WORK ORDER: Look below for the line that contains "Ormancılık ve Orman Ürünleri Programı, öğrencilere" and the line that contains "finalement ?", then restate both of them and every line in between, exactly. No picture goes in the copy.

EXERCISE DATA:
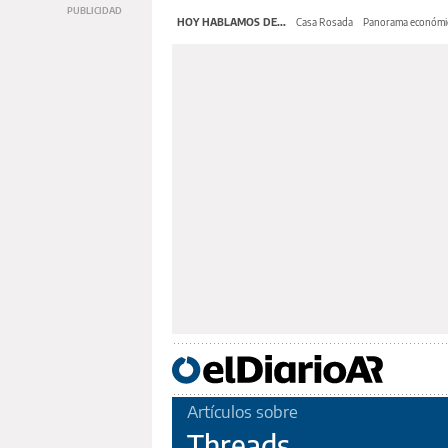
HOY HABLAMOS DE...
Casa Rosada
Panorama económi
Artículos sobre
Threads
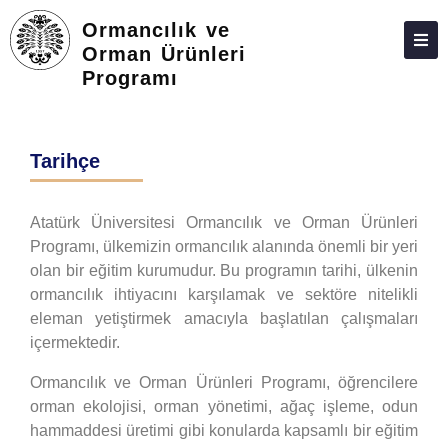
Ormancılık ve
Orman Ürünleri
Programı
HAKKIMIZDA
KIŞILER
Tarihçe
LISANSÜSTÜ
ARAŞTIRMA
Atatürk Üniversitesi Ormancılık ve Orman Ürünleri
Programı, ülkemizin ormancılık alanında önemli bir yeri
TOPLUMA KATKI
olan bir eğitim kurumudur. Bu programın tarihi, ülkenin
ADAY ÖĞRENCILER
ormancılık ihtiyacını karşılamak ve sektöre nitelikli
eleman yetiştirmek amacıyla başlatılan çalışmaları
İLETIŞIM
içermektedir.
Ormancılık ve Orman Ürünleri Programı, öğrencilere
orman ekolojisi, orman yönetimi, ağaç işleme, odun
hammaddesi üretimi gibi konularda kapsamlı bir eğitim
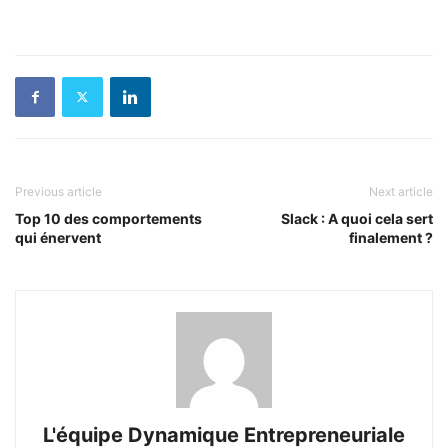
Previous article
Next article
Top 10 des comportements
Slack : A quoi cela sert
qui énervent
finalement ?
L'équipe Dynamique Entrepreneuriale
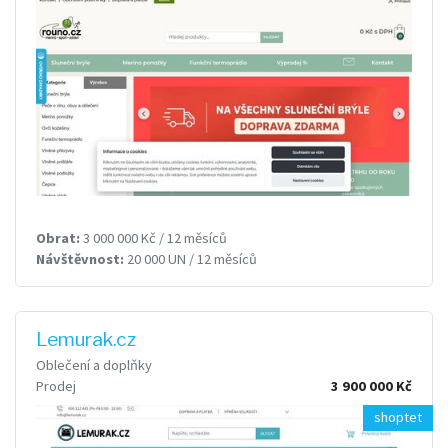
Obrat:
3 000 000 Kč / 12 měsíců
Návštěvnost:
20 000 UN / 12 měsíců
Lemurak.cz
Oblečení a doplňky
Prodej
3 900 000 Kč
shoptet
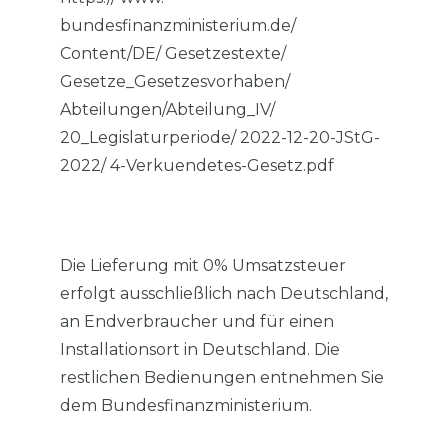
bundesfinanzministerium.de/
Content/DE/ Gesetzestexte/
Gesetze_Gesetzesvorhaben/
Abteilungen/Abteilung_IV/
20_Legislaturperiode/ 2022-12-20-JStG-
2022/ 4-Verkuendetes-Gesetz.pdf
Die Lieferung mit 0% Umsatzsteuer
erfolgt ausschließlich nach Deutschland,
an Endverbraucher und für einen
Installationsort in Deutschland. Die
restlichen Bedienungen entnehmen Sie
dem Bundesfinanzministerium.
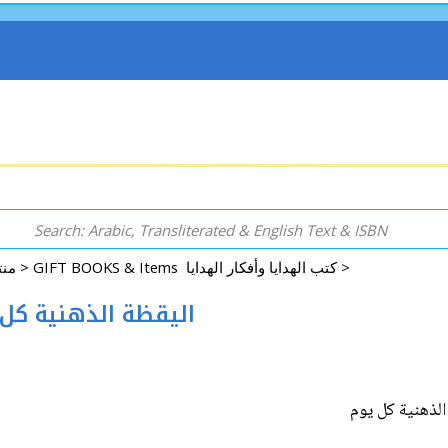
GIFT BOOKS & Items كتب الهدايا وأفكار الهدايا >
Rugs, Accessories, Decorative, GIFT & More منتجات اخرى >
-Dhihnayah Kul Yawm اليقظة الذهنية كل يوم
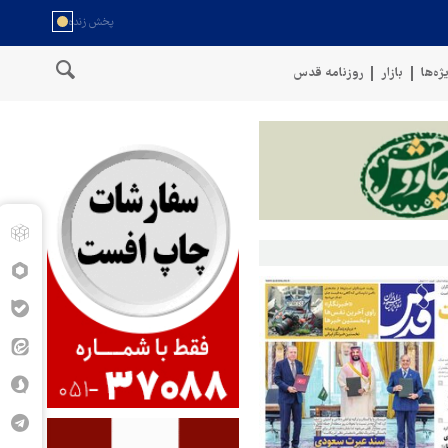
ژه‌ها
بازار
روزنامه قدس
سخنگوی نیروهای مسلح یمن: کشتی نفتی عربستان را با موشک بالستی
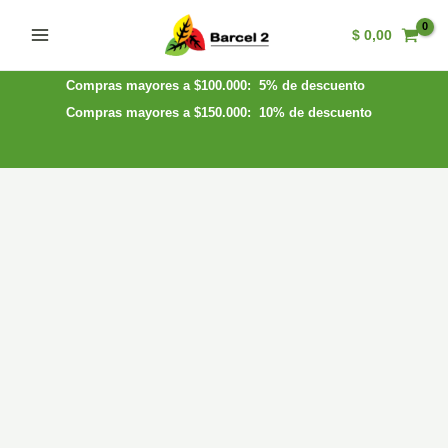
Ir
$
0,00
al
Main
contenido
Menu
Compras mayores a $100.000: 5% de descuento
Compras mayores a $150.000: 10% de descuento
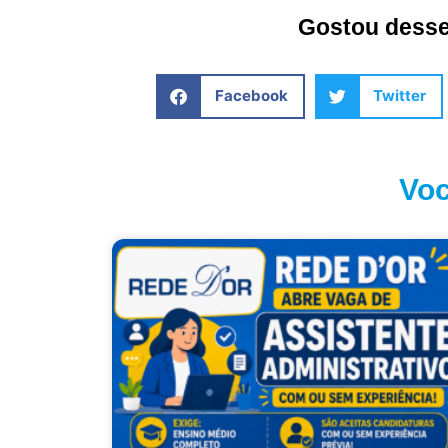
Gostou desse 
Facebook
Twitter
Voc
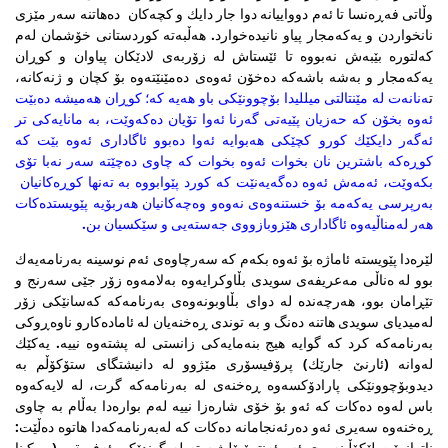
وڵاتی فه‌ڕه‌نسا تا ئه‌م دوواییانه‌ دوا جار دایك و كچه‌كان ده‌هاتنه‌ سه‌ر مێزی
نانخواردن و یه‌كه‌مجار پیاو نانیده‌خوارد. هه‌ڵبه‌ته‌ كوردستانی خۆشمان له‌م
كه‌لتوره‌ بێبه‌ش نه‌بووه‌ تا ئێستاش له‌ زۆربه‌ی لادێكان پیاوان و كوڕان
یه‌كه‌مجار و به‌شه‌ باشه‌كه‌ ده‌خۆن ئه‌وه‌ی ده‌مێنێته‌وه‌ بۆ كچان و ژنه‌كانه،
ت
ه‌نانه‌ت له‌ مێنتالتی میللیدا بۆچوونێكی باو هه‌یه‌ كه‌؛ كوڕان هه‌میشه‌ ده‌بێت
ئه‌وه‌ بخۆن كه‌ حه‌زیان پێیه‌تی گه‌رنا ئه‌وا تۆیان ده‌كه‌وێت، به‌ مانایه‌كی تر
ئه‌گه‌ر دایكێك كورو كچێكی هه‌بوایه‌ ئه‌وا ده‌بوو ئاگاداری ئه‌وه‌ بێت كه‌
كوڕه‌كه‌ باشترین نان بخوات ئه‌وه‌ بخوات كه‌ چاوی ده‌چێته‌ سه‌ر نه‌با تۆی
بكه‌وێت، ئه‌مه‌ش ئه‌وه‌ ده‌گه‌یه‌نێت كه‌ كورد پێوابووه‌ به‌ ته‌نها كوڕه‌كانیان ‌
به‌رپرسی یه‌كه‌مه‌ بۆ خستنه‌وه‌ی نه‌وه‌و وه‌چه‌كانیان هه‌ربۆیه‌ پێویستده‌كات
هه‌ر له‌مناڵیه‌وه‌ ئاگاداری هێزوبازووی جه‌سته‌یی و سێكسیان بن.
لێره‌دا پێویسته‌ ئاماژه‌ بۆ ئه‌وه‌ بكه‌م كه‌ سه‌رچاوه‌ی ئه‌م نوسینه‌ به‌رنامه‌یه‌ك
بوو له‌ ه‌ناڵی مه‌عریفه‌ی سویدی بڵاوكرایه‌وه‌ به‌لامه‌وه‌ زۆر جێی سه‌رنج و
تێڕامان بوو، هه‌رچه‌نده‌ له‌ دوای بڵاوبونه‌وه‌ی به‌رنامه‌كه‌‌ كه‌سانێكی زۆر
له‌میدیای سویدی هاتنه‌ ده‌نگ و به‌ توندی ڕه‌خنه‌یان له‌ ئاماده‌كارو ناوه‌ڕوكی
به‌رنامه‌كه‌ كرد كه‌ گوایه‌ هیج بنه‌مایه‌كی زانستی له‌ پشته‌وه‌ نییه‌. یه‌كێك
له‌وانه‌ (ئارنێ جارێك) پرۆفیسۆری مێژوو له‌ دانیشتگای ستۆكۆڵم به‌
دیدوبۆچوونێكی پارادۆكسه‌وه‌ ڕه‌خنه‌ی له‌ به‌رنامه‌كه‌ گرت، له‌ لایه‌كه‌وه‌
باس له‌وه‌ ده‌كات كه‌ ئه‌و بۆ خۆی شاره‌زا نییه‌ له‌م بواره‌دا به‌ڵام به‌ چاوی
ڕه‌خنه‌وه‌ سه‌یری ئه‌و ده‌رئه‌نجامانه‌ ده‌كات كه‌ له‌به‌رنامه‌كه‌دا هاتوه‌ ده‌ڵێت:
ناتوانرێت لێكۆڵینه‌وه‌ی ئه‌و ئه‌نترۆپۆلیژیسته‌ له‌ گوندێكی ئه‌فریقی (بوركینا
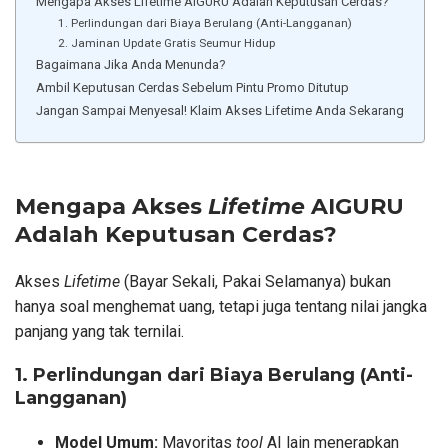
Mengapa Akses Lifetime AIGURU Adalah Keputusan Cerdas?
1. Perlindungan dari Biaya Berulang (Anti-Langganan)
2. Jaminan Update Gratis Seumur Hidup
Bagaimana Jika Anda Menunda?
Ambil Keputusan Cerdas Sebelum Pintu Promo Ditutup
Jangan Sampai Menyesal! Klaim Akses Lifetime Anda Sekarang
Mengapa Akses
Lifetime
AIGURU
Adalah Keputusan Cerdas?
Akses
Lifetime
(Bayar Sekali, Pakai Selamanya) bukan
hanya soal menghemat uang, tetapi juga tentang nilai jangka
panjang yang tak ternilai.
1. Perlindungan dari Biaya Berulang (Anti-
Langganan)
Model Umum:
Mayoritas
tool
AI lain menerapkan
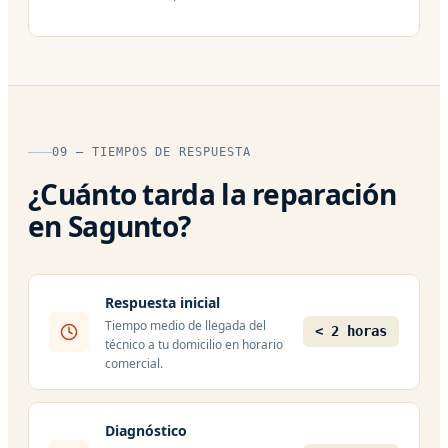
09 — TIEMPOS DE RESPUESTA
¿Cuánto tarda la reparación
en Sagunto?
Respuesta inicial
Tiempo medio de llegada del
< 2 horas
técnico a tu domicilio en horario
comercial.
Diagnóstico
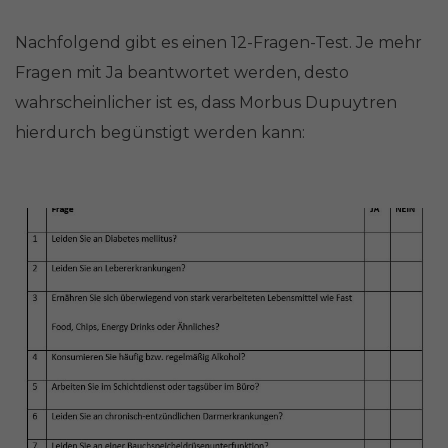
Nachfolgend gibt es einen 12-Fragen-Test. Je mehr
Fragen mit Ja beantwortet werden, desto
wahrscheinlicher ist es, dass Morbus Dupuytren
hierdurch begünstigt werden kann:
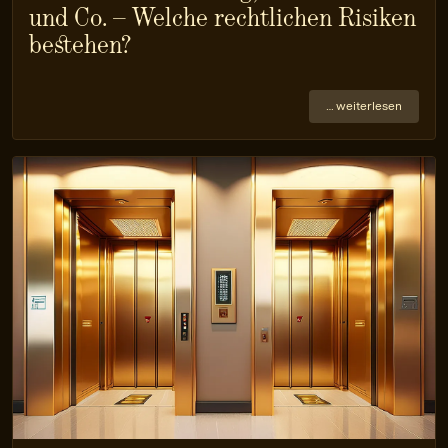
und Co. – Welche rechtlichen Risiken
bestehen?
… weiterlesen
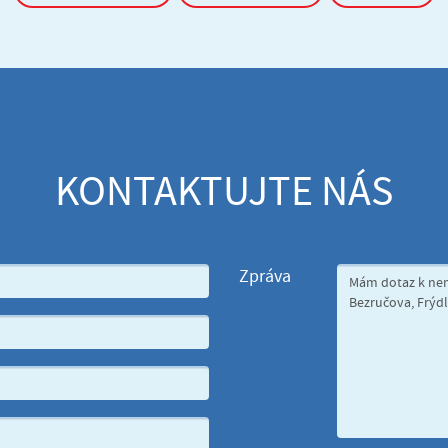
KONTAKTUJTE NÁS
Zpráva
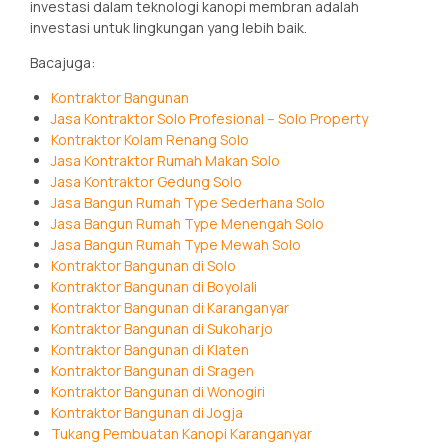
investasi dalam teknologi kanopi membran adalah
investasi untuk lingkungan yang lebih baik.
Bacajuga:
Kontraktor Bangunan
Jasa Kontraktor Solo Profesional – Solo Property
Kontraktor Kolam Renang Solo
Jasa Kontraktor Rumah Makan Solo
Jasa Kontraktor Gedung Solo
Jasa Bangun Rumah Type Sederhana Solo
Jasa Bangun Rumah Type Menengah Solo
Jasa Bangun Rumah Type Mewah Solo
Kontraktor Bangunan di Solo
Kontraktor Bangunan di Boyolali
Kontraktor Bangunan di Karanganyar
Kontraktor Bangunan di Sukoharjo
Kontraktor Bangunan di Klaten
Kontraktor Bangunan di Sragen
Kontraktor Bangunan di Wonogiri
Kontraktor Bangunan di Jogja
Tukang Pembuatan Kanopi Karanganyar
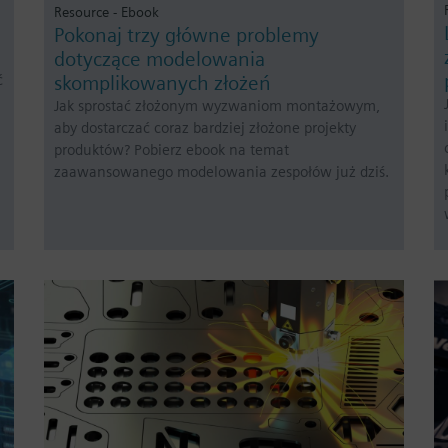
Resource - Ebook
Pokonaj trzy główne problemy
dotyczące modelowania
ć
skomplikowanych złożeń
Jak sprostać złożonym wyzwaniom montażowym,
aby dostarczać coraz bardziej złożone projekty
produktów? Pobierz ebook na temat
zaawansowanego modelowania zespołów już dziś.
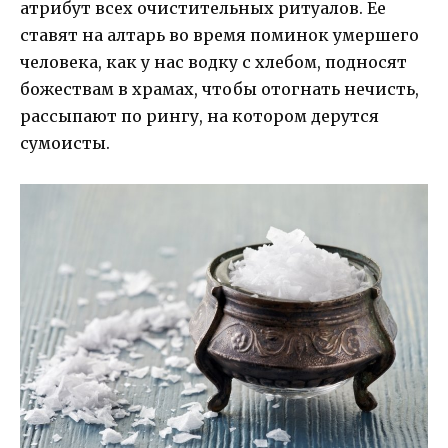
атрибут всех очистительных ритуалов. Ее
ставят на алтарь во время поминок умершего
человека, как у нас водку с хлебом, подносят
божествам в храмах, чтобы отогнать нечисть,
рассыпают по рингу, на котором дерутся
сумоисты.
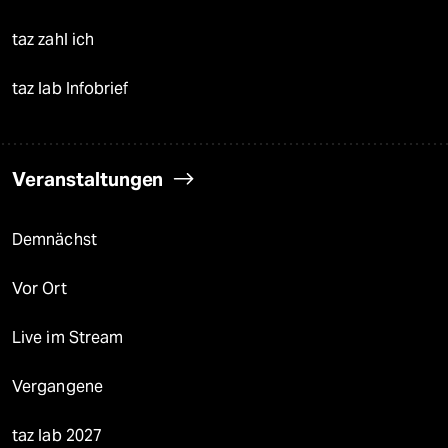
taz zahl ich
taz lab Infobrief
Veranstaltungen
Demnächst
Vor Ort
Live im Stream
Vergangene
taz lab 2027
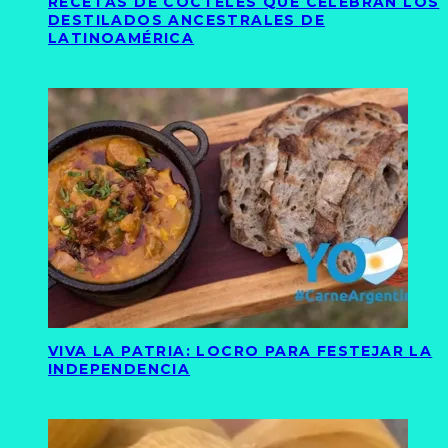
RECETAS DE CÓCTELES QUE CELEBRAN LOS
DESTILADOS ANCESTRALES DE
LATINOAMÉRICA
VIVA LA PATRIA: LOCRO PARA FESTEJAR LA
INDEPENDENCIA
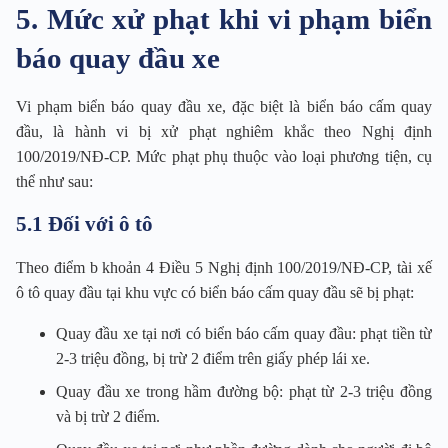
5. Mức xử phạt khi vi phạm biển
báo quay đầu xe
Vi phạm biển báo quay đầu xe, đặc biệt là biển báo cấm quay
đầu, là hành vi bị xử phạt nghiêm khắc theo Nghị định
100/2019/NĐ-CP. Mức phạt phụ thuộc vào loại phương tiện, cụ
thể như sau:
5.1 Đối với ô tô
Theo điểm b khoản 4 Điều 5 Nghị định 100/2019/NĐ-CP, tài xế
ô tô quay đầu tại khu vực có biển báo cấm quay đầu sẽ bị phạt:
Quay đầu xe tại nơi có biển báo cấm quay đầu: phạt tiền từ
2-3 triệu đồng, bị trừ 2 điểm trên giấy phép lái xe.
Quay đầu xe trong hầm đường bộ: phạt từ 2-3 triệu đồng
và bị trừ 2 điểm.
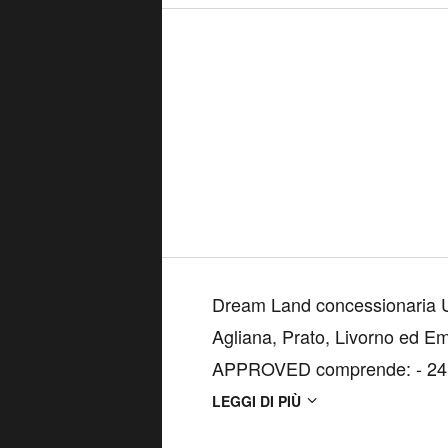
Dream Land concessionaria Uf
Agliana, Prato, Livorno ed Empoli. Il programma Jaguar & 
APPROVED comprende: - 24 me
copertura Europea e vettura so
LEGGI DI PIÙ
controlli - Certifica...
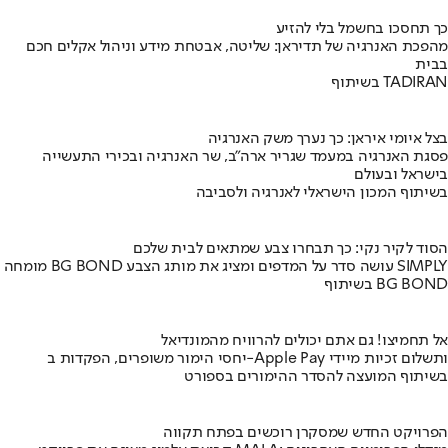
כך תחסכו בחשמל בלי להזיע
מהפכת האנרגיה של תדיראן: שליטה, אבטחת מידע וניהול אקלים חכם
בבית
בשיתוף TADIRAN
בצל איומי איראן: כך נערך משק האנרגיה
פסגת האנרגיה במעמד שגריר ארה"ב, שר האנרגיה ובכירי התעשייה
בישראל ובעולם
בשיתוף המכון הישראלי לאנרגיה ולסביבה
הסוד לקיר נקי: כך תבחרו צבע שמתאים לבית שלכם
מומחה BG BOND עושה סדר על המדפים ומציג את מותג הצבע SIMPLY
בשיתוף BG BOND
אל תחמיצו! גם אתם יכולים להרוויח מהמונדיאל
יחסי הימור משופרים, הפקדות ב-Apple Pay ותשלום זכיות מיידי
בשיתוף המועצה להסדר ההימורים בספורט
הפרויקט החדש שמסקרן רוכשים בפתח תקווה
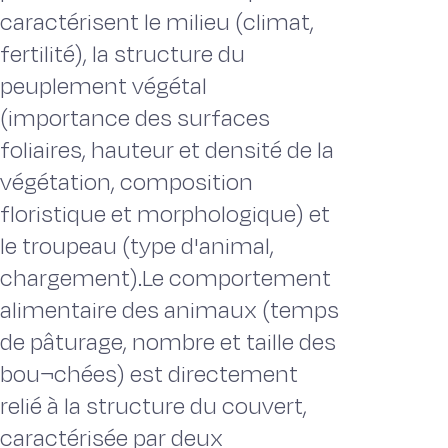
caractérisent le milieu (climat,
fertilité), la structure du
peuplement végétal
(importance des surfaces
foliaires, hauteur et densité de la
végétation, composition
floristique et morphologique) et
le troupeau (type d'animal,
chargement).Le comportement
alimentaire des animaux (temps
de pâturage, nombre et taille des
bou¬chées) est directement
relié à la structure du couvert,
caractérisée par deux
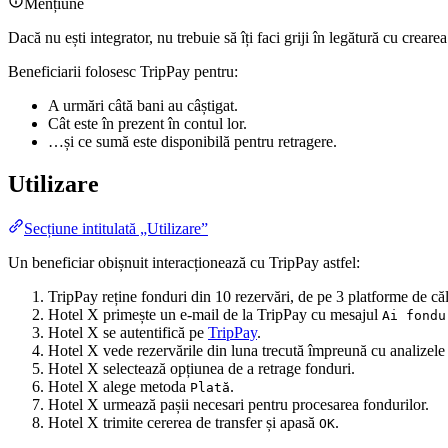
Mențiune
Dacă nu ești integrator, nu trebuie să îți faci griji în legătură cu crear
Beneficiarii folosesc TripPay pentru:
A urmări câtă bani au câștigat.
Cât este în prezent în contul lor.
…și ce sumă este disponibilă pentru retragere.
Utilizare
Secțiune intitulată „Utilizare”
Un beneficiar obișnuit interacționează cu TripPay astfel:
TripPay reține fonduri din 10 rezervări, de pe 3 platforme de căl
Hotel X primește un e-mail de la TripPay cu mesajul
Ai fondu
Hotel X se autentifică pe
TripPay
.
Hotel X vede rezervările din luna trecută împreună cu analizele 
Hotel X selectează opțiunea de a retrage fonduri.
Hotel X alege metoda
.
Plată
Hotel X urmează pașii necesari pentru procesarea fondurilor.
Hotel X trimite cererea de transfer și apasă
.
OK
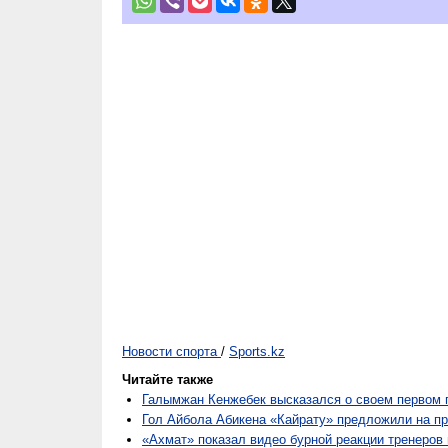
Новости спорта
/
Sports.kz
Читайте также
Галымжан Кенжебек высказался о своем первом 
Гол Айбола Абикена «Кайрату» предложили на 
«Ахмат» показал видео бурной реакции тренеров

OUTPUT FOR THIS TASK:
Ormancılık ve Orman Ürünleri Programı, öğrencilere
orman ekolojisi, orman yönetimi, ağaç işleme, odun
hammaddesi üretimi gibi konularda kapsamlı bir eğitim
Previous article
Next article
Top 10 des comportements
Slack : A quoi cela sert
qui énervent
finalement ?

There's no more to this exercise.